NEW YORK (Reuters): Stocking shelves with low-priced notebooks and slashing prices on sneakers and uniforms, major retailers including Walmart, Foot Locker and Marks & Spencer are preparing for a challenging back-to-school shopping season this year.
US shoppers’ spending in the summer ahead of the college and K-12 school year has grown steadily since 2015, according to the National Retail Federation, a trade group. NRF hasn’t yet issued an estimate for 2023.
Although shoppers have been spending on essentials this year, they’re much choosier on where to splurge as inflation remains stubbornly high, executives from Ulta, Macy’s, Ralph Lauren and Nordstrom said during earnings results over the last two weeks.
On Friday, Doug McMillon, CEO of Walmart, the world’s biggest retailer by sales, said at its annual meeting that it would roll out more back-to-school merchandise – notebooks, pencils, pens – at “opening price points” this year. Walmart CFO John David Rainey told investors last week that the retailer, while not immune to “economic whims,” is better positioned than others thanks to its reputation for low prices.
Clothing and sneakers previously made up the biggest chunk of back-to-school-related expenses for many families, and Foot Locker said on May 19 that it would rely on promotional discounts to drive demand for sneakers. The chain is stocking Adidas’ Samba and Gazelle sneakers ahead of the new school year, it said.
In Britain, where consumers are facing the biggest two-year squeeze in living standards since comparable records started in the 1950s, Marks & Spencer is holding the prices on its school uniform range for a third straight year. Prices start at 7 pounds ($8.69) for a multipack of three cotton unisex polo shirts. M&S is also offering an additional 20 per cent off school uniforms for early shoppers.
The challenge for retailers is predicting whether parents will buy less clothing and sneakers when the cost of necessities – such as pencils, notebooks and laptops – strains many households. Purchases of discretionary goods such as clothing and shoes have fallen since January, according to U.S. Commerce Department data.
Retailers face a “volatile time,” said Jessica Ramirez, a senior research analyst at Jane Hali & Associates.
Ratings agency Moody’s in late May predicted “nascent and uneven” operating profit growth overall for global retail and apparel companies this year, with a 6.2pc jump in North America-based operating profit following last year’s 13pc decline.
Target recently lowered its full-year outlook on the back of a gloomy spending environment, pointing to cautious consumers who are prioritizing essentials over discretionary purchases like clothing and electronics.
Big-box retailers including Walmart and Target are poised to benefit from falling production costs thanks to their ability to renegotiate costs with suppliers, Moody’s said in a report.

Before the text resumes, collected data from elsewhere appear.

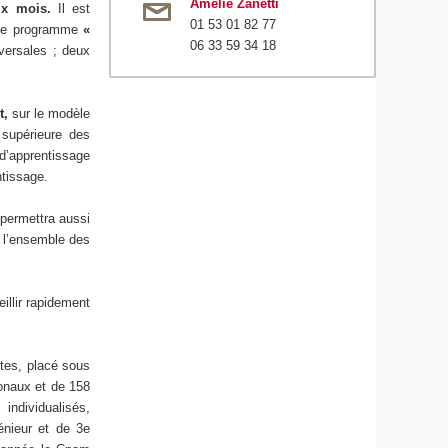
Amélie Zanetti
ix mois.
Il est
01 53 01 82 77
t le programme
«
06 33 59 34 18
versales ; deux
t,
sur le modèle
supérieure des
d’apprentissage
ntissage.
e
permettra aussi
à l’ensemble des
illir rapidement
ltes, placé sous
ionaux et de 158
individualisés,
énieur et de 3e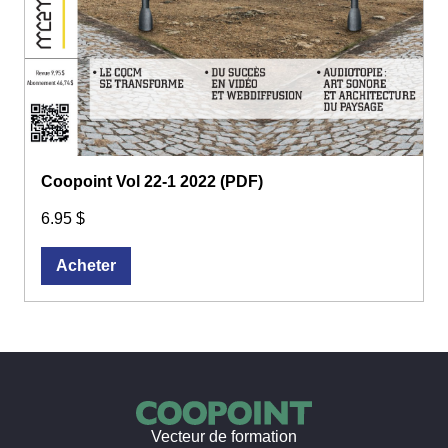
Coopoint Vol 22-1 2022 (PDF)
6.95 $
Acheter
Vecteur de formation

Off-price stores such as T.J. Maxx are also likely to benefit from the sharp increase in consumers looking for savings, while dollar stores will be hurt by a shortage of disposable income among their core low-income customer base, according to Moody’s
Victoria’s Secret’s CEO Martin Waters said it plans a “complete overhaul” of its struggling PINK clothing brand, phasing out logo-emblazoned hoodies, tee-shirts and bottoms. Victoria’s Secret and department store chain Macy’s – which is also planning promotions to liquidate unsold inventory – pointed to pressure on consumers making between $100,000 and $150,000 a year and below.
Executives at Abercrombie & Fitch, American Eagle, Urban Outfitters and Kohl’s all said in earnings calls they were focusing on new styles – especially in activewear, dresses and non-denim bottoms – as a way to get parents to open their wallets.

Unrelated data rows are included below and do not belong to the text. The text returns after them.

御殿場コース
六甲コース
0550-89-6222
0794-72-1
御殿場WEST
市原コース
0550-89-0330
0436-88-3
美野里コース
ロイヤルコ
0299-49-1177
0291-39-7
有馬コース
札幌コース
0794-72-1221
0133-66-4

Abercrombie & Fitch CEO Fran Horowitz said cargo pants, dressed-up denim that can be worn to the office and tailored trousers had all performed well for the millennial-focused Abercrombie brand. The mall retailer is in the process of adding similar styles in teen-focused Hollister stores, where sales fell 7pc in the first quarter that ended April 29, ahead of the back-to-school shopping season.

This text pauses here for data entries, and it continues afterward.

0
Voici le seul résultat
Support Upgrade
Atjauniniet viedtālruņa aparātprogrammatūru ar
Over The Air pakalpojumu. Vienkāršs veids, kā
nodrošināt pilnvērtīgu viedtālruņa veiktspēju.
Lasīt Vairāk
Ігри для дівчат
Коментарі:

Young shoppers often have less disposable income. Hedging its bets, American Eagle, which traditionally caters to teens, launched a new line of premium denim, including $128 jeans, that would also “entertain an older customer,” Executive Creative Director Jennifer Foyle said during an earnings call in May.
Even chains that grew overall sales reported recent losses among brands catering to teens. Those included Abercrombie’s Hollister brand and Urban Outfitters, whose parent company, URBN, reported strong first-quarter growth at its Anthropologie and Free People brands. URBN said the macroeconomic environment was having a greater impact on its younger consumers.